▼▼▼

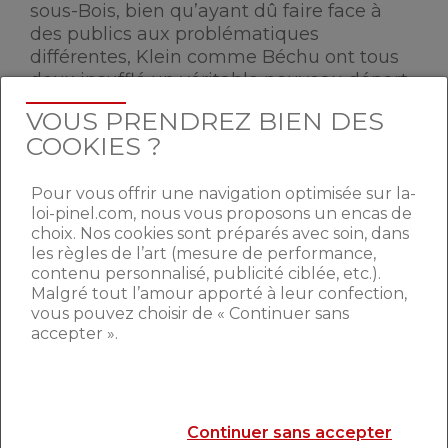
sous-Bois, bien qu’ayant dû faire face à
des publics aux problématiques
différentes, Klein comme Béchu ont tous
deux insufflé un véritable nouveau départ
dans leurs villes. Du logement aux
VOUS PRENDREZ BIEN DES
infrastructures urbaines, les
projets de
COOKIES ?
rénovation
dont ils sont porteurs, ont
considérablement amélioré le quotidien
Pour vous offrir une navigation optimisée sur la-
des habitants. Un parcours reconnu par le
loi-pinel.com, nous vous proposons un encas de
président de la FNAIM
, Jean-
choix. Nos cookies sont préparés avec soin, dans
Marc Torrollion, qui se dit «
impatient de
les règles de l’art (mesure de performance,
se mettre au travail avec eux
« . Dans un
contenu personnalisé, publicité ciblée, etc.).
contexte sociétal où l’avenir semble dicté
Malgré tout l’amour apporté à leur confection,
d’incertitudes économiques et
vous pouvez choisir de « Continuer sans
environnementales, les actions futures du
accepter ».
ministre du logement sont plus que
jamais, attendues de pied ferme par les
professionnels du secteur, et les
contribuables. En tant que premières
Continuer sans accepter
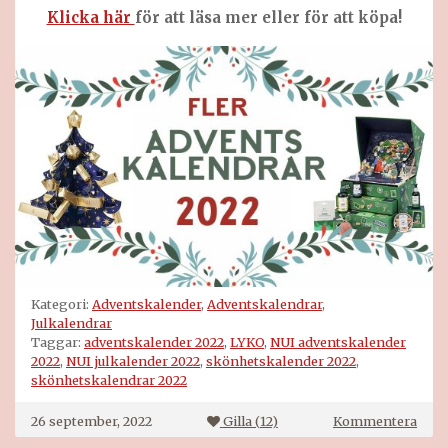
Klicka här
för att läsa mer eller för att köpa!
Kategori:
Adventskalender
,
Adventskalendrar
,
Julkalendrar
Taggar:
adventskalender 2022
,
LYKO
,
NUI adventskalender
2022
,
NUI julkalender 2022
,
skönhetskalender 2022
,
skönhetskalendrar 2022
på
26 september, 2022
Gilla (
12
)
Kommentera
NUI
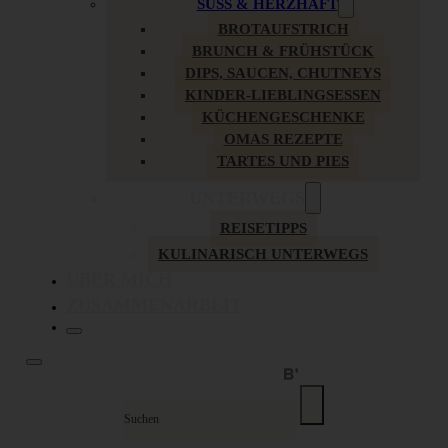
SÜSS & HERZHAFT
BROTAUFSTRICH
BRUNCH & FRÜHSTÜCK
DIPS, SAUCEN, CHUTNEYS
KINDER-LIEBLINGSESSEN
KÜCHENGESCHENKE
OMAS REZEPTE
TARTES UND PIES
UNTERWEGS
REISETIPPS
KULINARISCH UNTERWEGS
ÜBER MICH
ZUSAMMENARBEIT
Suche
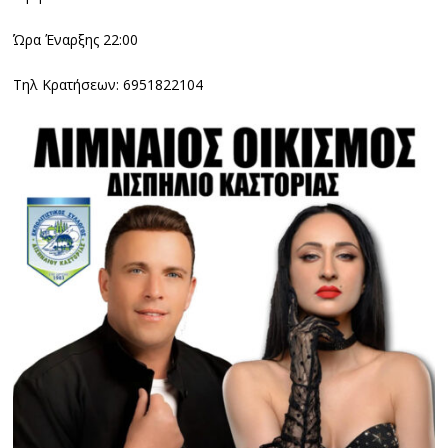
Ώρα Έναρξης 22:00
Τηλ Κρατήσεων: 6951822104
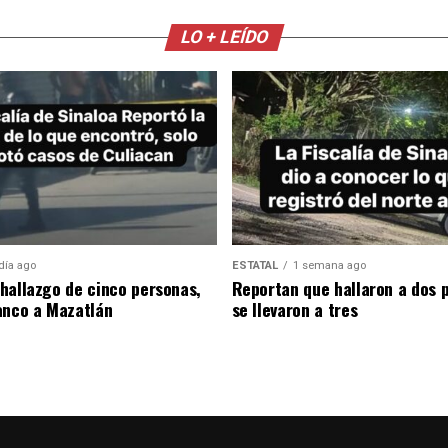
LO + LEÍDO
día ago
ESTATAL
1 semana ago
hallazgo de cinco personas,
Reportan que hallaron a dos 
anco a Mazatlán
se llevaron a tres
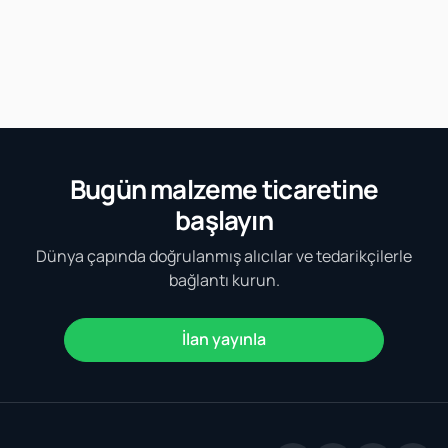
Bugün malzeme ticaretine
başlayın
Dünya çapında doğrulanmış alıcılar ve tedarikçilerle
bağlantı kurun.
İlan yayınla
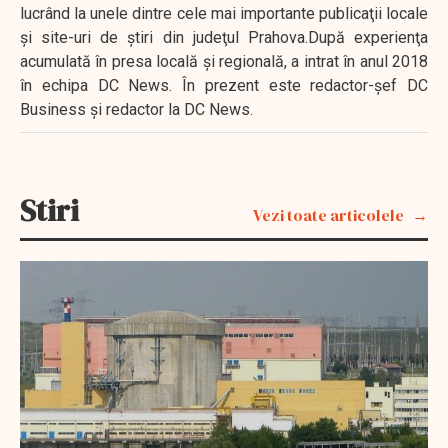
lucrând la unele dintre cele mai importante publicaţii locale
şi site-uri de ştiri din judeţul Prahova.După experienţa
acumulată în presa locală şi regională, a intrat în anul 2018
în echipa DC News. În prezent este redactor-şef DC
Business şi redactor la DC News.
Stiri
Vezi toate articolele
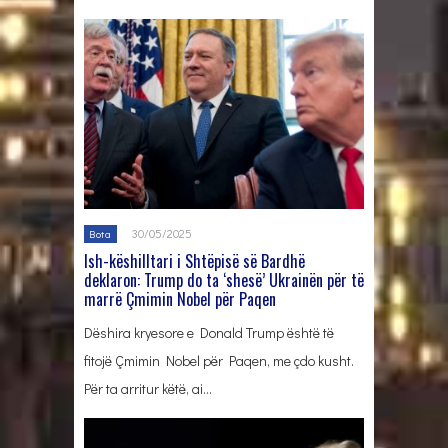
30/05/2025
Bota
Ish-këshilltari i Shtëpisë së Bardhë
deklaron: Trump do ta ‘shesë’ Ukrainën për të
marrë Çmimin Nobel për Paqen
Dëshira kryesore e Donald Trump është të
fitojë Çmimin Nobel për Paqen, me çdo kusht.
Për ta arritur këtë, ai…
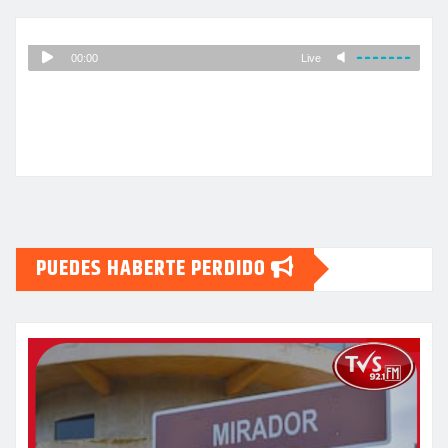
PUEDES HABERTE PERDIDO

▲▲▲

**TASK:**
Using the records above, work out how many lines hold the string "Nobel"; answer with that number alone.

**ANSWER TO THIS PROBLEM:**
2